Imaginez les habitants d’Outremont se révoltant un beau jour contre leur situation sociale, leur mode de vie et la civilisation qui les permet. C’est le point de départ joyeusement invraisemblable du dernier roman de J.G. Ballard, Millenium People, où les lecteurs retrouveront avec plaisir l’atmosphère à la fois glauque et branchée qui avait fait le succès de Crash et du film qu’en avait tiré David Cronenberg.
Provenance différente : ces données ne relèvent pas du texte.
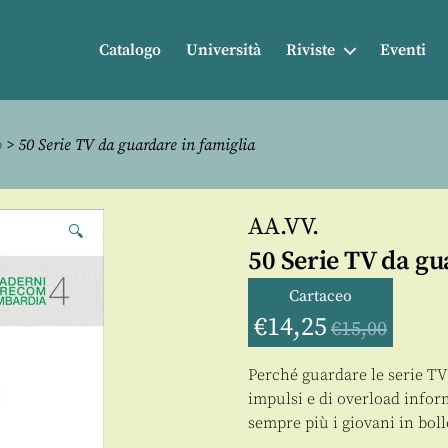
Catalogo
Università
Riviste
Eventi
o
> 50 Serie TV da guardare in famiglia
AA.VV.
🔍
50 Serie TV da gu
Cartaceo
€
14,25
€
15,00
Perché guardare le serie TV 
impulsi e di overload inform
sempre più i giovani in boll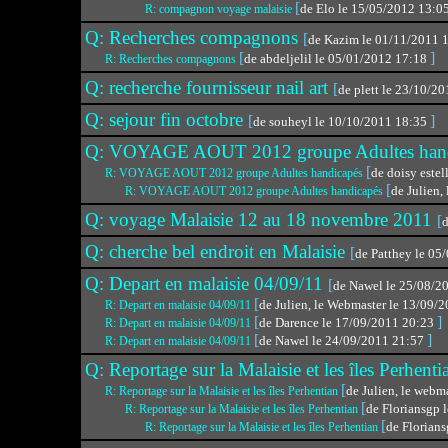
[
de Elo le 15/05/2012 13:0
R: compagnon voyage malaisie
Q: Recherches compagnons
[
de Kazim le 01/11/2011 
[
]
de abdeljelil le 05/01/2012 17:18
R: Recherches compagnons
Q: recherche fournisseur nail art
[
de plett le 23/10/2
Q: sejour fin octobre
[
]
de souheyl le 10/10/2011 18:35
Q: VOYAGE AOUT 2012 groupe Adultes han
[
de doisy este
R: VOYAGE AOUT 2012 groupe Adultes handicapés
[
de Julien,
R: VOYAGE AOUT 2012 groupe Adultes handicapés
Q: voyage Malaisie 12 au 18 novembre 2011
[
d
Q: cherche bel endroit en Malaisie
[
de Patthey le 0
Q: Depart en malaisie 04/09/11
[
de Nawel le 25/08/2
[
de Julien, le Webmaster le 13/09/
R: Depart en malaisie 04/09/11
[
]
de Darence le 17/09/2011 20:23
R: Depart en malaisie 04/09/11
[
]
de Nawel le 24/09/2011 21:57
R: Depart en malaisie 04/09/11
Q: Reportage sur la Malaisie et les îles Perhent
[
de Julien, le webm
R: Reportage sur la Malaisie et les îles Perhentian
[
de Floriansgp 
R: Reportage sur la Malaisie et les îles Perhentian
[
de Florian
R: Reportage sur la Malaisie et les îles Perhentian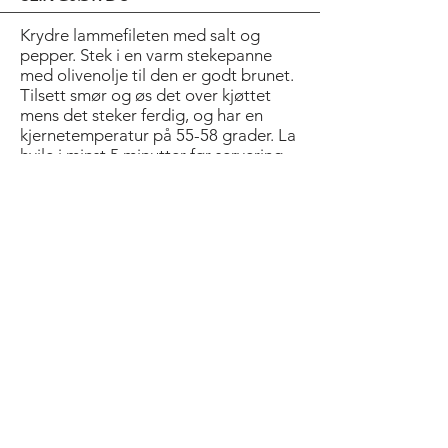
Krydre lammefileten med salt og
pepper. Stek i en varm stekepanne
med olivenolje til den er godt brunet.
Tilsett smør og øs det over kjøttet
mens det steker ferdig, og har en
kjernetemperatur på 55-58 grader. La
hvile i minst 5 minutter før servering.
Fres sjalottløk i en kjele med litt smør
til den er myk. Tilsett rødvin, kraft,
balsamico, einebær, timian og
honning. Kok inn til sausen tykner. Pisk
inn smør rett før servering.
Kok gresskarterningene møre i
lettsaltet vann. Mos med smør, kanel,
muskat, cayenne og salt. Rør inn fløte
til en kremet konsistens.
Smelt sukker i en stekepanne til det
begynner å karamellisere. Tilsett smør
og sjalottløk, og la det surre til løken
er myk og gyllen.
Server lammefileten med rødvinssaus,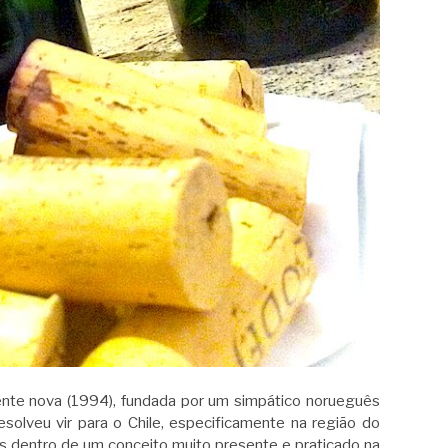
mente nova (1994), fundada por um simpático norueguês
olveu vir para o Chile, especificamente na região do
os dentro de um conceito muito presente e praticado na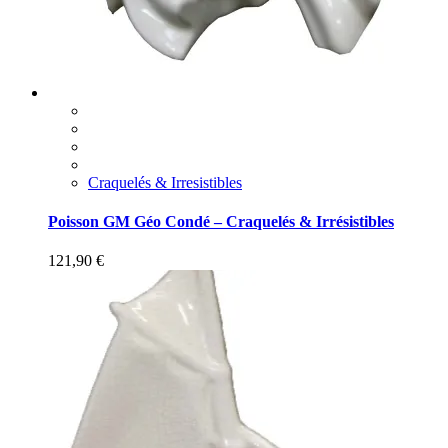
Craquelés & Irresistibles
Poisson GM Géo Condé – Craquelés & Irrésistibles
121,90
€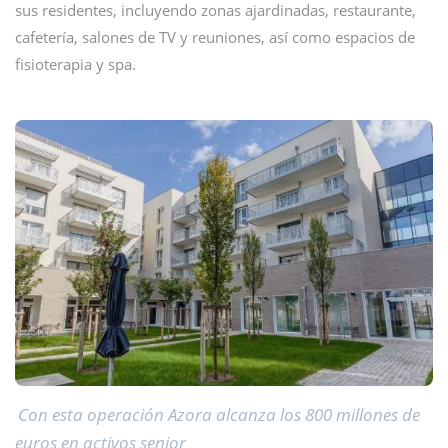
sus residentes, incluyendo zonas ajardinadas, restaurante,
cafetería, salones de TV y reuniones, así como espacios de
fisioterapia y spa.
Con esta operación Azora alcanza los 800 millones de
euros en activos senior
Ici encore, en effet, il s’agit de mettre en scène quelques-uns des « mythes d’un futur proche », pour reprendre le titre d’un autre texte de l’auteur.
Lorsque le docteur David Markham, psychologue, apprend que son ex-femme vient de mourir dans un attentat à Heathrow, il se sent presque malgré lui poussé à en savoir plus. Commence alors pour lui une quête qui lui fera rencontrer de fort improbables révolutionnaires dans la personne d’un pédiatre allumé, d’un prêtre motard et d’une professeure de cinéma à l’université. Devenu l’amant de celle-ci, il se retrouvera au cœur de l’insurrection qui secoue la marina de Chelsea ; la classe moyenne aisée qui la peuple ne supporte plus ce qu’elle est devenue : des architectes, des dentistes, des femmes chics érigent des barricades, tandis que de mystérieux terroristes plus ou moins cachés parmi eux mettent le feu à la cinémathèque et font sauter la statue de Peter Pan ! Mais le maelström de violence qui engouffre Markham n’est pas que dérisoire, une dimension tragique est inextricablement mêlée à ses aspects comiques : c’est ainsi qu’une brave présentatrice de télévision se fera assassiner, dans un geste qui n’est pas sans rappeler le meurtre sans raison érigé par André Breton au rang d’acte surréaliste par excellence ou encore l’acte gratuit gidien tel que l’illustrait Les caves du Vatican.
On pourrait aussi voir dans cet étonnant roman une relecture mi-ironique mi-sérieuse des Possédés de Dostoïevski, car le terrorisme est présenté ici comme un mal qui ronge l’intérieur même de la société britannique plutôt qu’une menace extérieure.
J.G. Ballard est décidément, avec Michel Houellebecq et Bret Easton Ellis, un des observateurs les plus perspicaces de la pathologie généralisée qu’est devenue la civilisation occidentale.